ECLI:NL:HR:2000:AA8106, o.a. gepubliceerd in NJ 2001, 3.
Federation of Technological Industries 11 mei 2006, V-N 2006/27.14, De Vlaamse Oliemaatschappij 21 december 2011, V-N 2012/8.24 en Macikowski 26 maart 2015, V-N 2015/21.12).
Zie r.o. 49 en 50 van de eerdergenoemde Macikowski-uitspraak van 26 maart 2015. Zie r.o. 28 van de eerdergenoemde uitspraak van het HvJ EU inzake De Vlaamse Oliemaatschappij.
Uitspraak van 21 juni 2012, nrs. C-80/ 11 en C-142/ 11 (r.o. 47).
Uitspraak van 12 juli 2012, zaak C-284/11, r.o. 68 e.v.
EHRM 9 februari 1995, nr. 17440/90, Welch/het Verenigd Koninkrijk; EHRM 2006-XV, nr. 29514, Van der Velden/Nederland.
EHRM 8 juni 1995, nr. 15917/89, Jamil/Frankrijk; EHRM 12 februari 2008, nr. 21906/04, Kafkaris/Cyprus, EHRM 17 december 2009, nr. 16428/05, Gardel/Frankrijk; EHRM 7 januari 2016, nr. 23279/04, Bergmann /Duitsland.

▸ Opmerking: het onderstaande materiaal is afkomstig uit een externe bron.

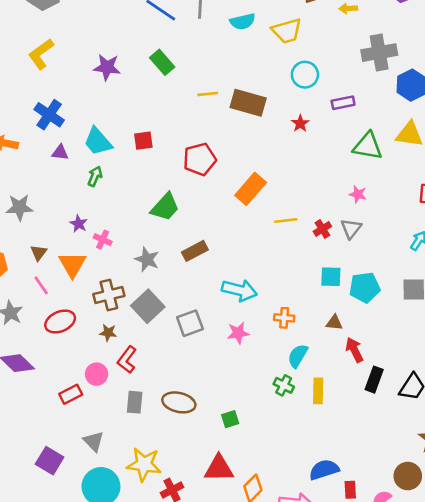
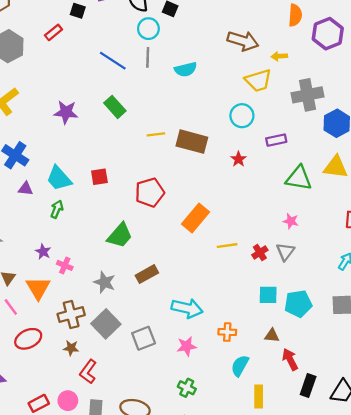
yellow trapezoid: (287, 31) -> (258, 81), moved
pink circle: (97, 374) -> (68, 401), moved
green cross: (284, 385) -> (187, 388), moved

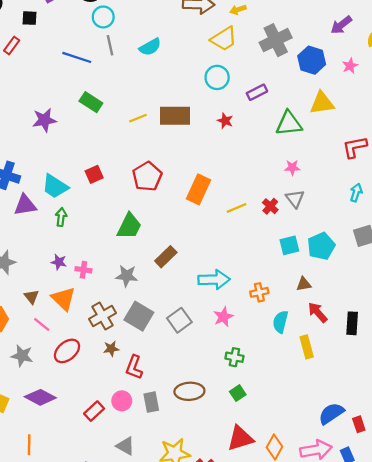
purple triangle: (26, 189) -> (25, 205), size x1.5
red arrow: (290, 359) -> (318, 312), moved

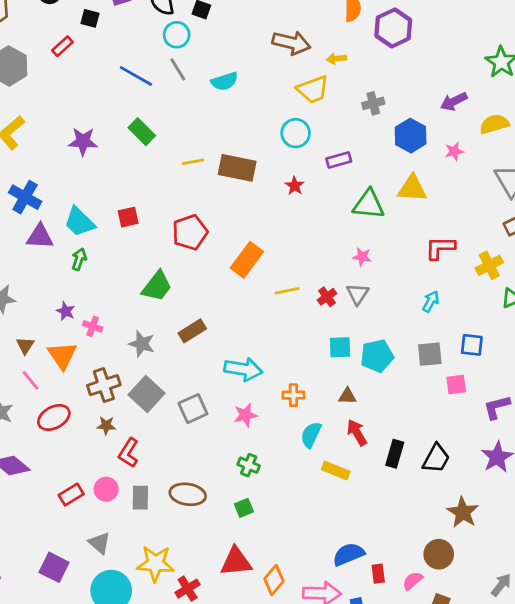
gray cross: (276, 40) -> (373, 103), size x0.6
gray line: (110, 45) -> (178, 70), turned -30
yellow rectangle: (307, 347) -> (336, 471), turned -65

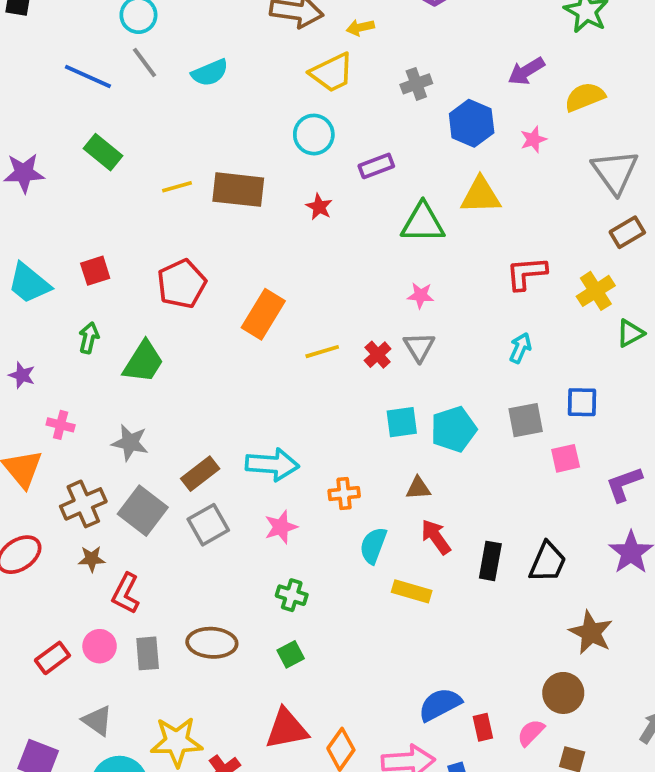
green arrow: (79, 259) -> (89, 338), moved
purple star: (66, 311) -> (22, 375), moved
brown rectangle: (192, 331) -> (200, 474), moved

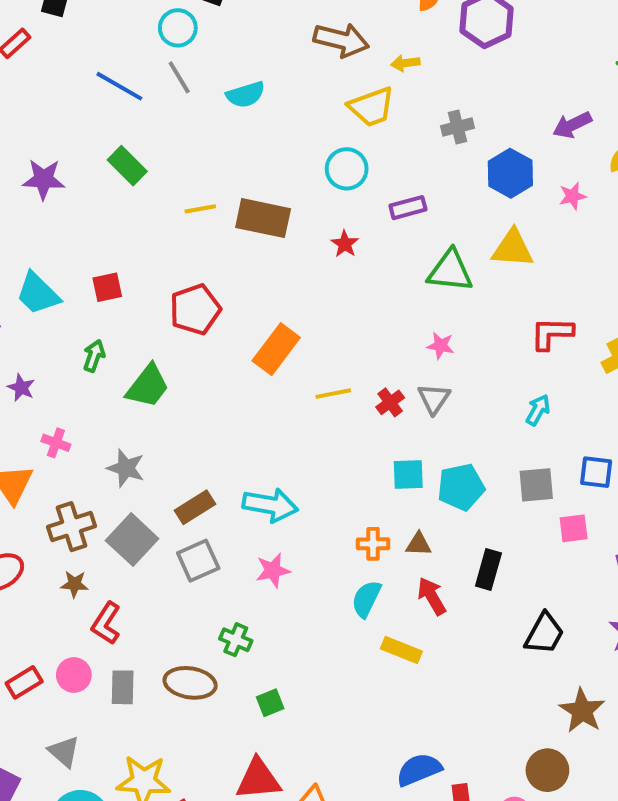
orange cross: (344, 494) -> (373, 544), moved
black rectangle: (490, 561) -> (488, 569), moved
green cross: (292, 595) -> (236, 640), moved

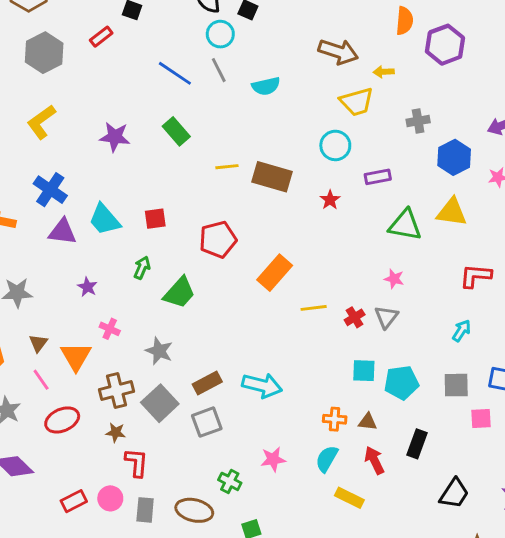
pink star: (273, 570) -> (273, 459), moved
red L-shape: (106, 623) -> (137, 463), turned 148

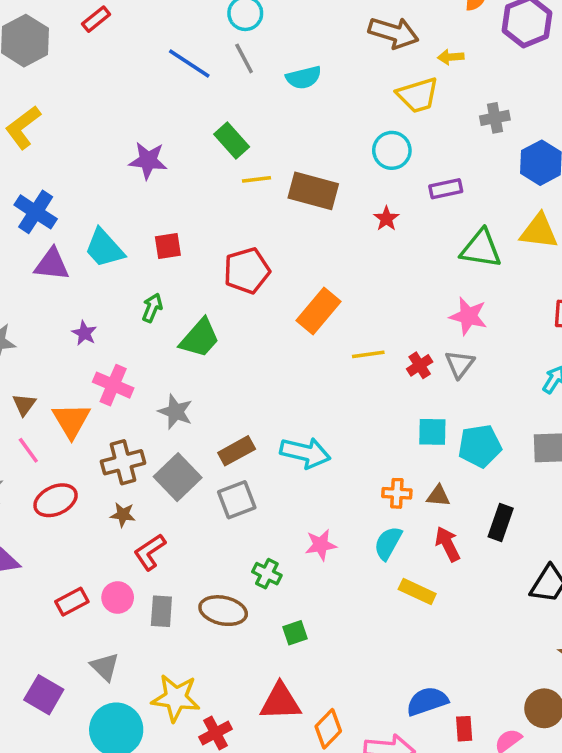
green rectangle: (176, 131) -> (232, 140), moved
purple star: (115, 137) -> (148, 161), moved
pink star: (394, 279) -> (468, 316), size x1.5
pink cross: (110, 329) -> (113, 385), size x1.5
red L-shape: (137, 463) -> (150, 552), turned -128

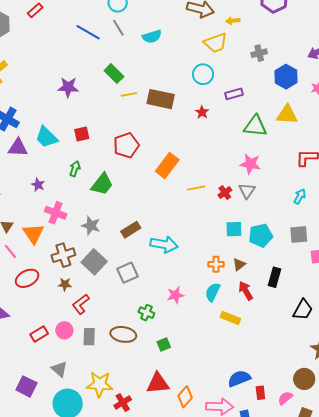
brown rectangle: (237, 451) -> (131, 230), moved
brown triangle: (438, 496) -> (239, 264), turned -40

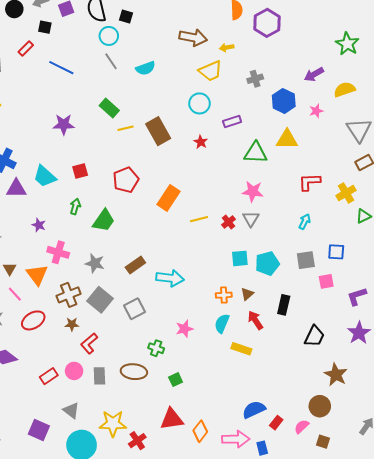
blue line: (88, 32) -> (61, 68), moved
brown rectangle: (161, 99) -> (158, 131), turned 52
red rectangle: (260, 393) -> (276, 423), turned 48

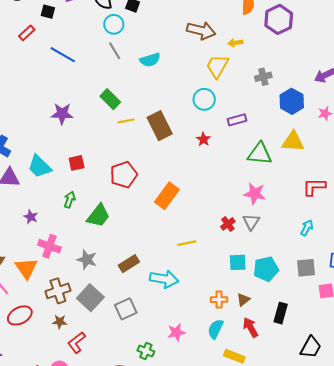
yellow trapezoid: (210, 71) -> (217, 66), turned 140
yellow line: (199, 219) -> (187, 243), moved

EHRM 8 juni 1976, nrs. 5100/71, 5101/71, 5102/71, 5354/72 en 5370/72, Engel e.a./Nederland) (EHRM 24 november 1998, nr. 38644/97, Brown/het Verenigd Koninkrijk; EHRM 17 mei 2016, nr. 76959/ 11, Société de Oxygène Plus/Frankrijk; EHRM 4 oktober 2016, nr. 37462/09, Zaja/Kroatië).
EHRM 21 maart 2006, nr. 70074/01, Valico S.r.1./Italië.
EHRM 21 februari 1984, nr. 8544/79, Öztürk/Duitsland; EHRM 24 februari 1994, Serie A nr. 284, Bendenoun/Frankrijk; EHRM 10 juni 1996, nr. 19380/92, Benham/Verenigd Koninkrijk).
EHRM 23 november 2006, nr. 73053/01, Jussila/Finland.
EHRM 9 juni 2016, nr. 76959/11, Société Oxygène Plus/Frankrijk; EHRM 15 februari 2018, nr. 52961/09, Homan e.a./België.
EHRM 9 oktober 2003, nrs. 39665/98 en 40086/98, Ezeh & Connors/het Verenigd Koninkrijk; EHRM 23 juli 2002, nr. 36985/97, Västberga Taxi Aktiebolag/Zweden.
EHRM 23 november 2006, nr. 73053/01, Jussila/Finland.
EHRM 23 juli 2002, nr. 36985/97, Västberga Taxi Aktiebolag/Zweden; EHRM 23 juli 2002, nr. 34619/97, Janosevic/Zweden.
EHRM 23 juli 2002, nr. 36985/97, Västberga Taxi Aktiebolag/Zweden; EHRM 21 maart 2006, nr. 70074/01, Valico S.r.1./Italië.
EHRM 22 mei 1990, nr. 11034/84, Weber/Zwitserland.